La présidente du tribunal a désigné Mme Letort, première conseillère, pour statuer sur les demandes de référés.


Considérant ce qui suit :

M. B..., ressortissant tunisien né le 7 mars 1995 à Medenine (Tunisie), entré en France le 10 septembre 2023 sous couvert d’un visa long séjour mention « salarié », a présenté le 2 août 2024 une demande de délivrance d’un titre de séjour portant la même mention. Par un arrêté du 21 mars 2025, le préfet du Val-de-Marne a rejeté cette demande, a obligé le requérant à quitter le territoire français dans le délai de trente jours et a désigné le pays de renvoi. M. B... demande, sur le fondement des dispositions de l’article L. 521-1 du code de justice administrative, la suspension de l’exécution de la décision portant rejet de sa demande de titre de séjour.

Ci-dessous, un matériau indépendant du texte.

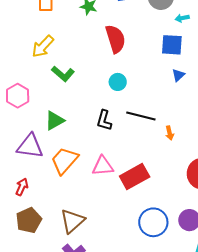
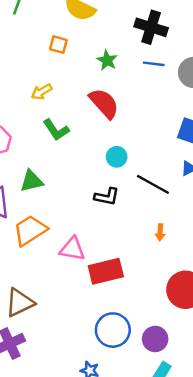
red semicircle: (115, 39) -> (104, 103), moved, turned -40
yellow arrow: (43, 46) -> (42, 92), size x0.7
black line: (141, 116) -> (153, 184), moved
black L-shape: (104, 120) -> (107, 197), moved, turned -110

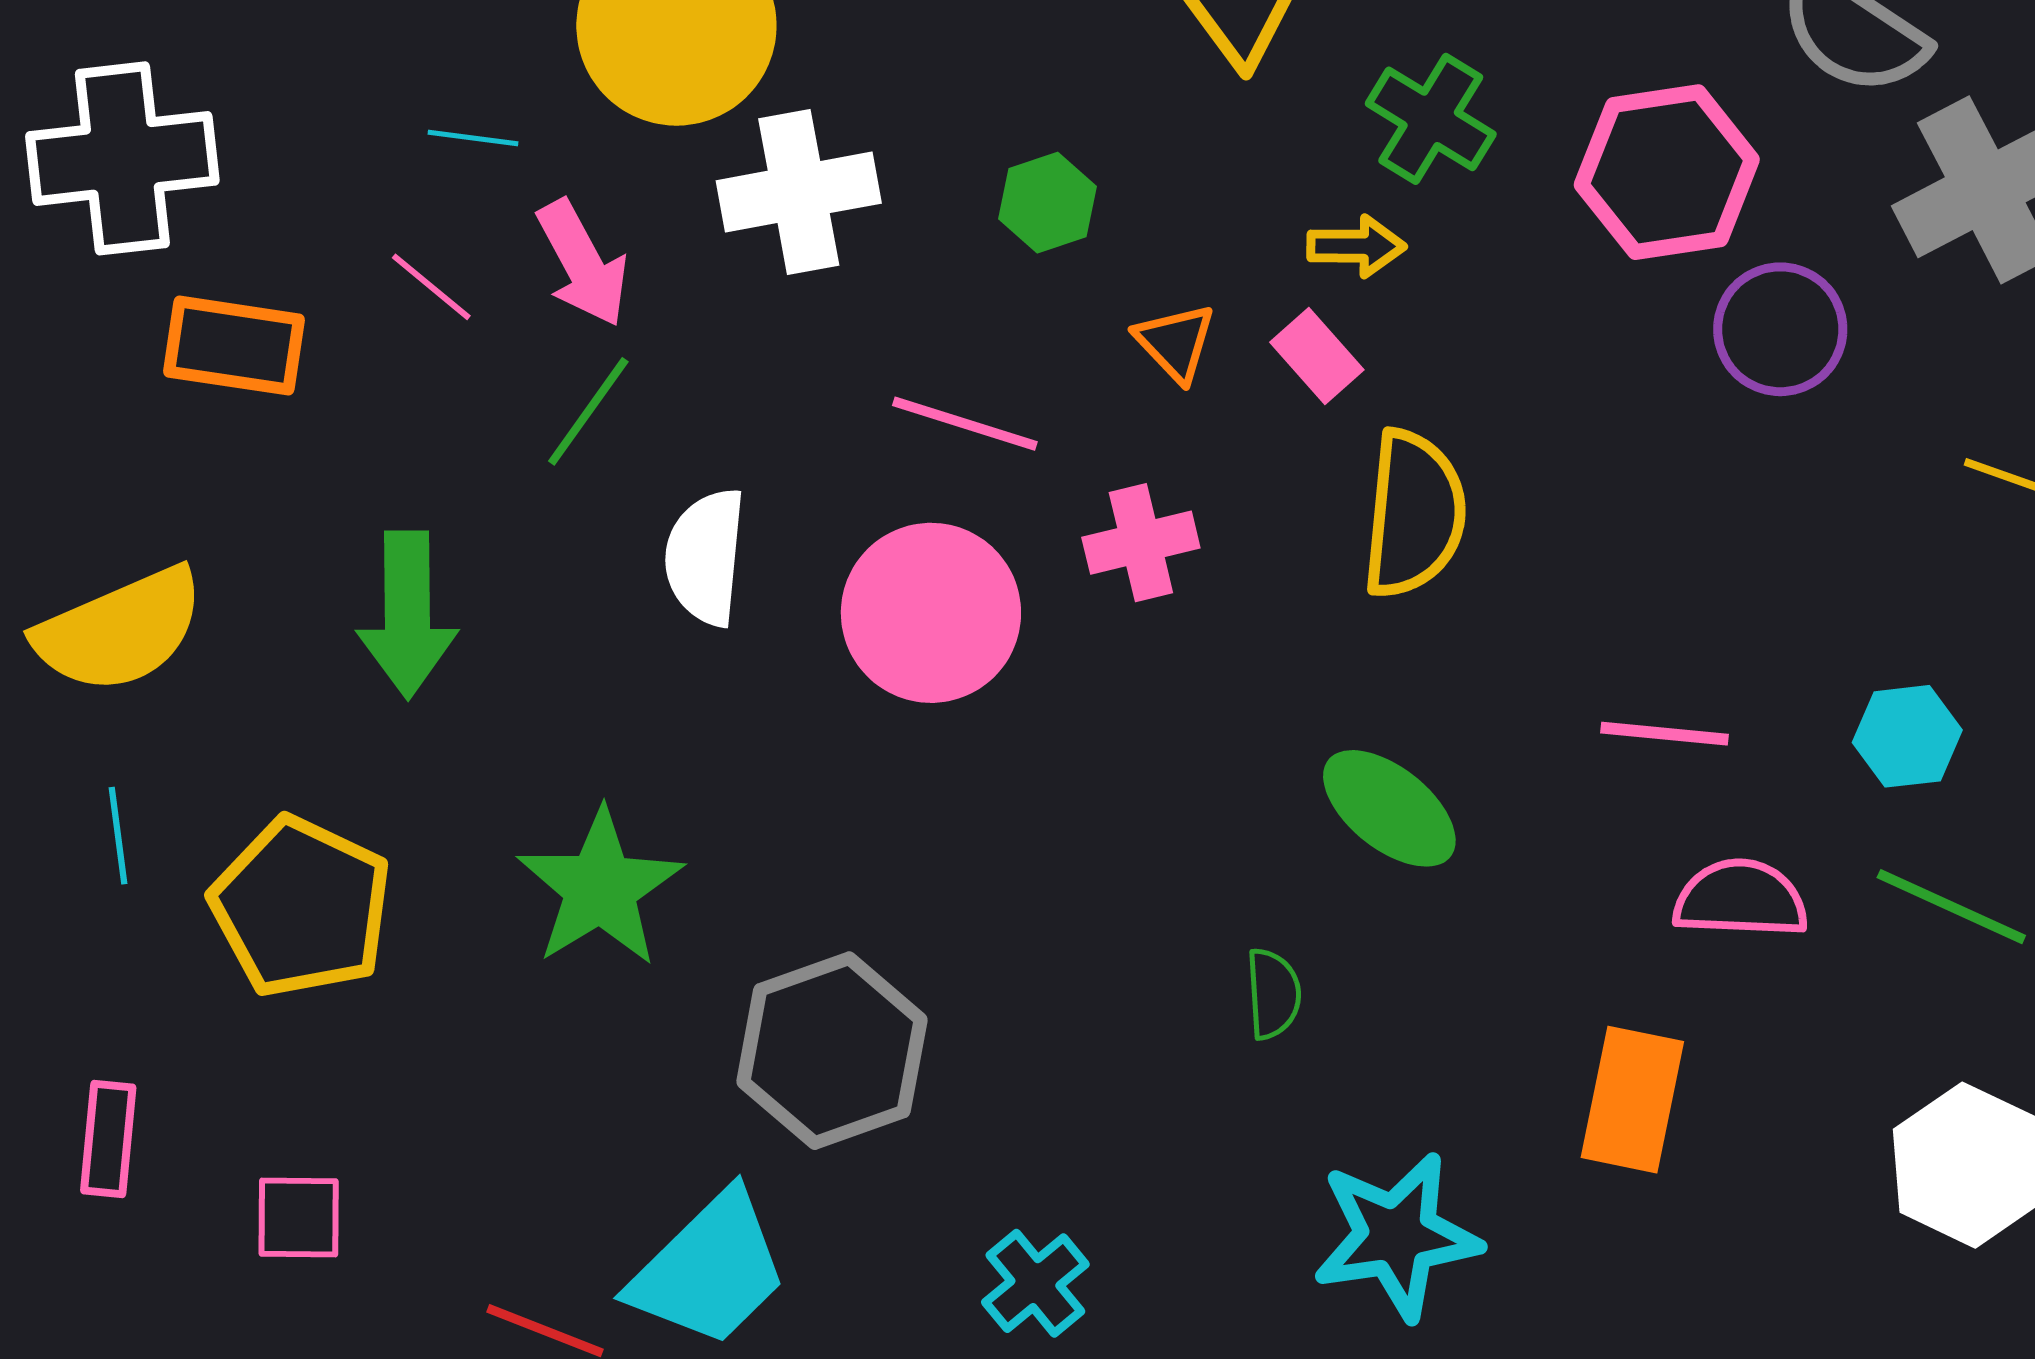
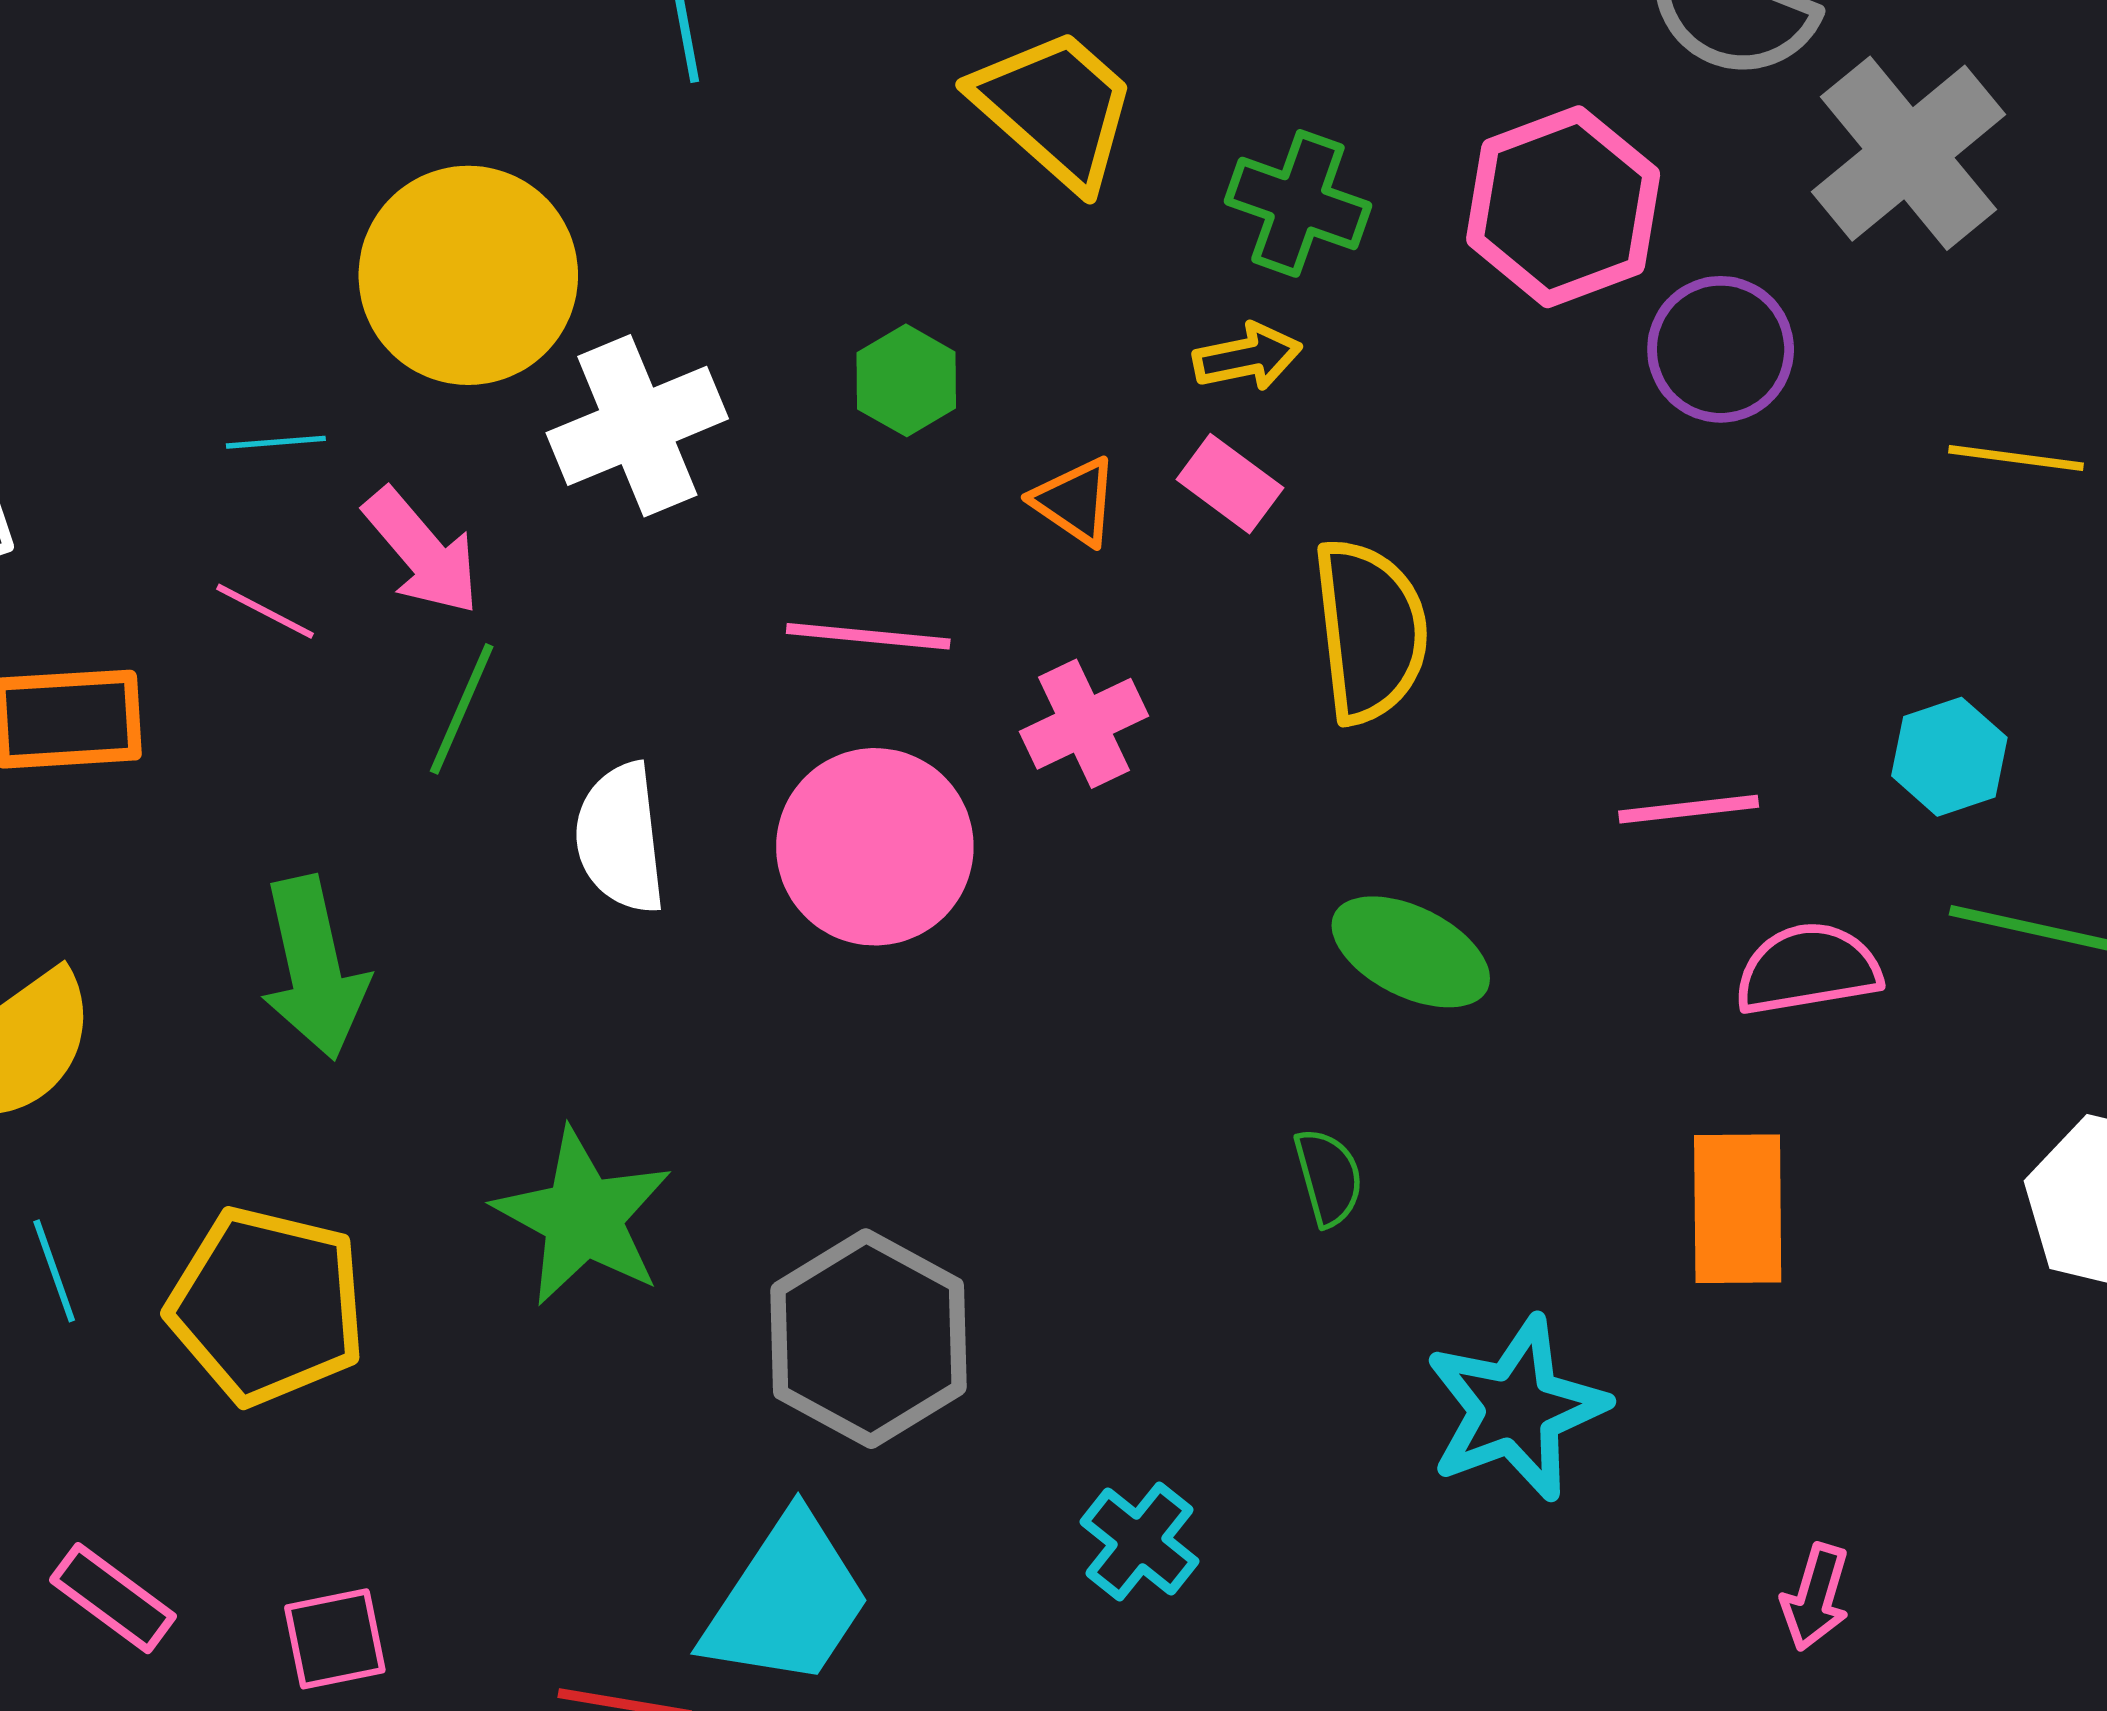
pink rectangle: (108, 1139) -> (113, 1598), turned -47

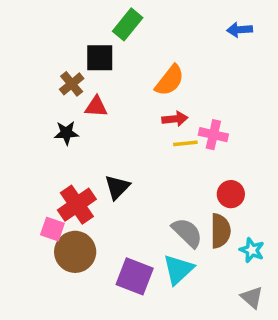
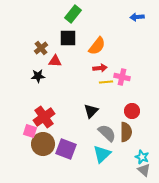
black square: (100, 58) -> (68, 38), moved
black triangle: (117, 187) -> (91, 111), moved
cyan star: (252, 250) -> (142, 157), moved
purple square: (135, 276) -> (66, 149), moved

D’une part, aux termes de l’article L. 521-1 du code de justice administrative : « Quand une décision administrative, même de rejet, fait l’objet d’une requête en annulation ou en réformation, le juge des référés, saisi d’une demande en ce sens, peut ordonner la suspension de l’exécution de cette décision, ou de certains de ses effets, lorsque l’urgence le justifie et qu’il est fait état d’un moyen propre à créer, en l’état de l’instruction, un doute sérieux quant à la légalité de la décision ». Selon l’article L. 522-3 de ce code : « Lorsque la demande ne présente pas un caractère d'urgence ou lorsqu'il apparaît manifeste, au vu de la demande, que celle-ci ne relève pas de la compétence de la juridiction administrative, qu'elle est irrecevable ou qu'elle est mal fondée, le juge des référés peut la rejeter par une ordonnance motivée sans qu'il y ait lieu d'appliquer les deux premiers alinéas de l’article L. 522-1 ».

D’autre part, aux termes de l’article L. 421-1 du code de l’entrée et du séjour des étrangers et du droit d’asile : « L'étranger qui exerce une activité salariée sous contrat de travail à durée indéterminée se voit délivrer une carte de séjour temporaire portant la mention « salarié » d'une durée maximale d'un an. La délivrance de cette carte de séjour est subordonnée à la détention préalable d'une autorisation de travail, dans les conditions prévues par les articles L. 5221-2 et suivants du code du travail (...) ».

Enfin, aux termes de l’article 8 de la convention européenne de sauvegarde des droits de l’homme et des libertés fondamentales : « 1. Toute personne a droit au respect de sa vie privée et familiale, de son domicile et de sa correspondance. 2. Il ne peut y avoir ingérence d’une autorité publique dans l’exercice de ce droit que pour autant que cette ingérence est prévue par la loi et qu’elle constitue une mesure qui, dans une société démocratique, est nécessaire à la sécurité nationale, à la sûreté publique, au bien-être économique du pays, à la défense de l’ordre et à la prévention des infractions pénales, à la protection de la santé ou de la morale, ou à la protection des droits et libertés d’autrui ».

Il résulte de l’instruction qu’aucun des moyens soulevés par la requête n’est de nature, en l’état de l’instruction, à faire naître un doute sérieux quant à la légalité de la décision en litige.

Il résulte de ce qui précède, sans qu’il soit besoin de statuer sur l’urgence, que les conclusions présentées par M. B... sur le fondement de l’article L. 521-1 du code de justice administrative doivent être rejetées. Doivent également être rejetées, par voie de conséquence, ses conclusions à fin d’injonction ainsi que celles tendant à l’application de l’article L. 761-1 du code de justice administrative.


O R D O N N E :


Article 1er : La requête présentée par M. B... est rejetée.

Article 2 : La présente ordonnance sera notifiée à M. A... B....

La juge des référés,



Signé : C. Letort
La République mande et ordonne au ministre de l’intérieur en ce qui le concerne et à tous huissiers à ce requis en ce qui concerne les voies de droit commun contre les parties privées de pourvoir à l'exécution de la présente ordonnance.